Having thus compromised, we set off for Cucumber Alley. It seemed best to work out in a sort of circle from there down into the heart of Seven Dials. And so we did. In a manner of speaking, there was little difference between the territory we explored and Bedford Street, which I knew far better. Yet there was this about Seven Dials: it attracted a lower class of inebriate. After observing the puffed faces and bleary eyes of passersby and of those sitting about on doorsteps, I asked him quite direct why he had chosen such a place as this to install his sister and niece. (This was a question, reader, which had plagued me ever since I had heard he paid the rent.)
“That is a question easily answered,” said he, “for truth to tell, I did not choose it. She did. When at last I come to find her, she’d had Maggie and was sharing a room with a whore. I tempted her out of that situation, but she would not leave Seven Dials-oh no, young sir, she would not . So I got her into that room you saw and gave her a little each week so she wouldn’t have to whore.”
“But what about Maggie?”
“What about her?”
“Well, such circumstances could not have been good for the child.”

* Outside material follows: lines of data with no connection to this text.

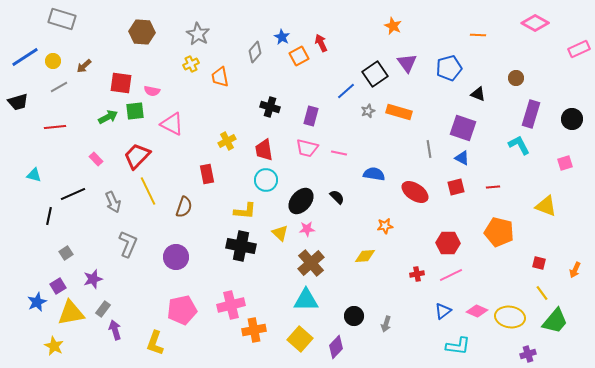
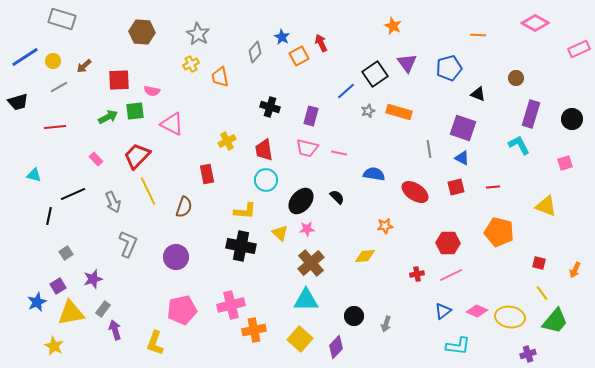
red square at (121, 83): moved 2 px left, 3 px up; rotated 10 degrees counterclockwise
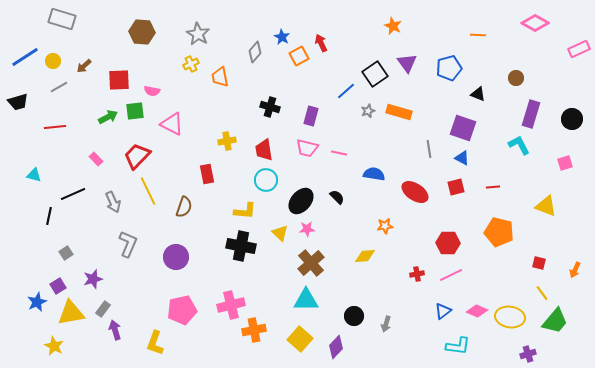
yellow cross at (227, 141): rotated 18 degrees clockwise
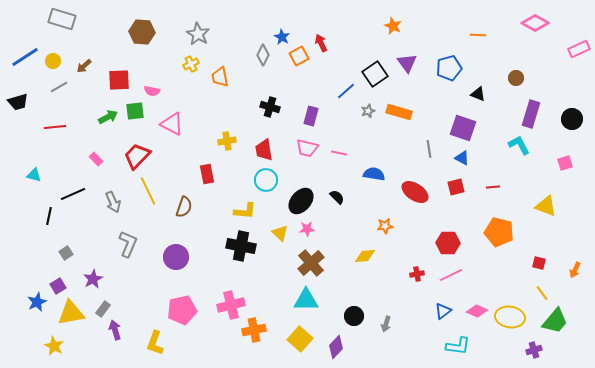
gray diamond at (255, 52): moved 8 px right, 3 px down; rotated 15 degrees counterclockwise
purple star at (93, 279): rotated 12 degrees counterclockwise
purple cross at (528, 354): moved 6 px right, 4 px up
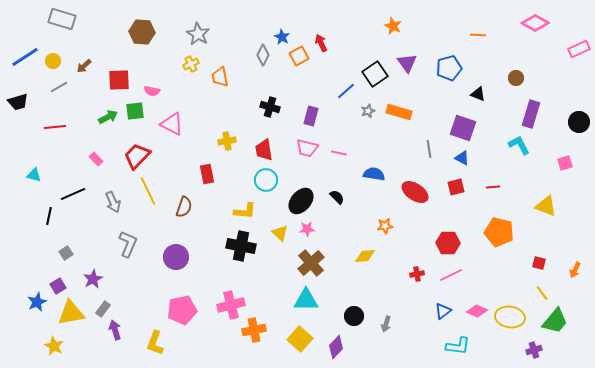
black circle at (572, 119): moved 7 px right, 3 px down
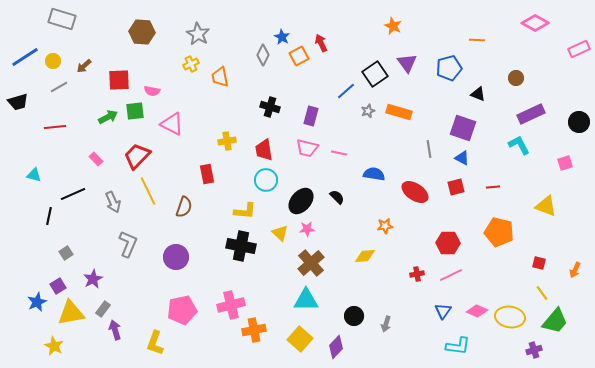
orange line at (478, 35): moved 1 px left, 5 px down
purple rectangle at (531, 114): rotated 48 degrees clockwise
blue triangle at (443, 311): rotated 18 degrees counterclockwise
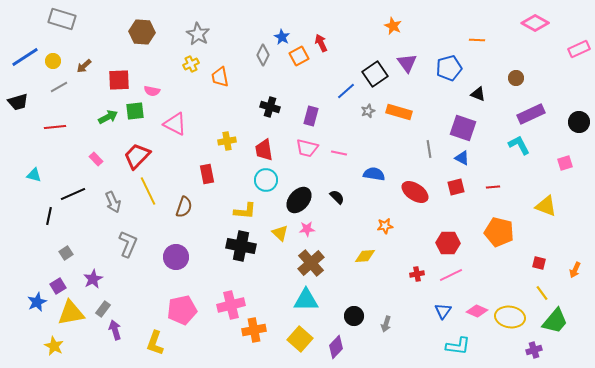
pink triangle at (172, 124): moved 3 px right
black ellipse at (301, 201): moved 2 px left, 1 px up
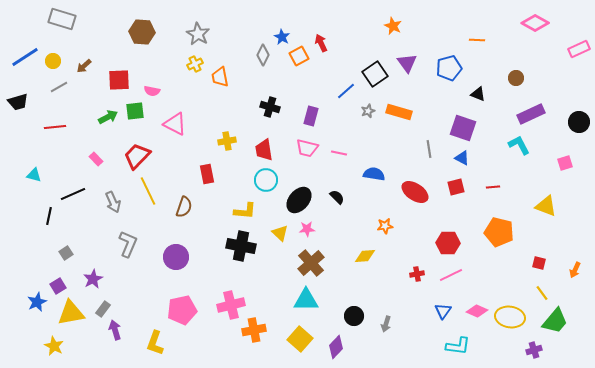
yellow cross at (191, 64): moved 4 px right
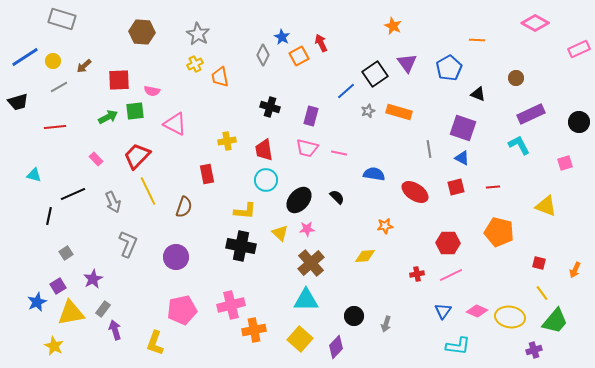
blue pentagon at (449, 68): rotated 15 degrees counterclockwise
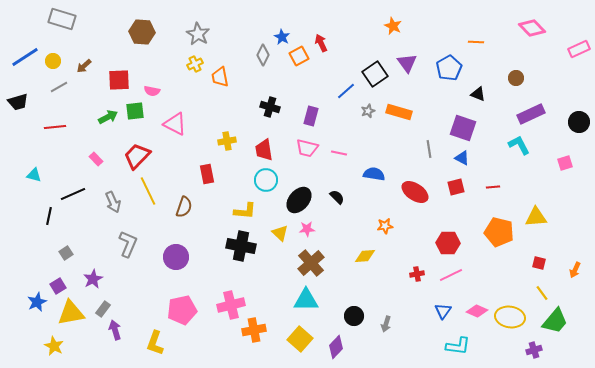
pink diamond at (535, 23): moved 3 px left, 5 px down; rotated 16 degrees clockwise
orange line at (477, 40): moved 1 px left, 2 px down
yellow triangle at (546, 206): moved 10 px left, 11 px down; rotated 25 degrees counterclockwise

“No, they wasn’t, but Maggie never seemed to mind much-just so long as she had her dollies to play with. Truth to tell, Maggie wasn’t quite right in the head. I had a suspicion that Alice dropped her once or twice whilst she was carryin’ her about-but she said she never.”
Though I have since heard worse, I recall thinking at the time that in the bare facts just given me by Mr. Deuteronomy, I had the saddest, squalidest, most wretched story I had ever heard. I recalled, too, something told us by Katy Tiddle when she went unwillingly with me to Mr. Donnelly’s surgery to identify the body of Maggie Plummer.
“I am reminded,” said I to Deuteronomy, “of what was said by Katy Tiddle of the man who took your niece away.”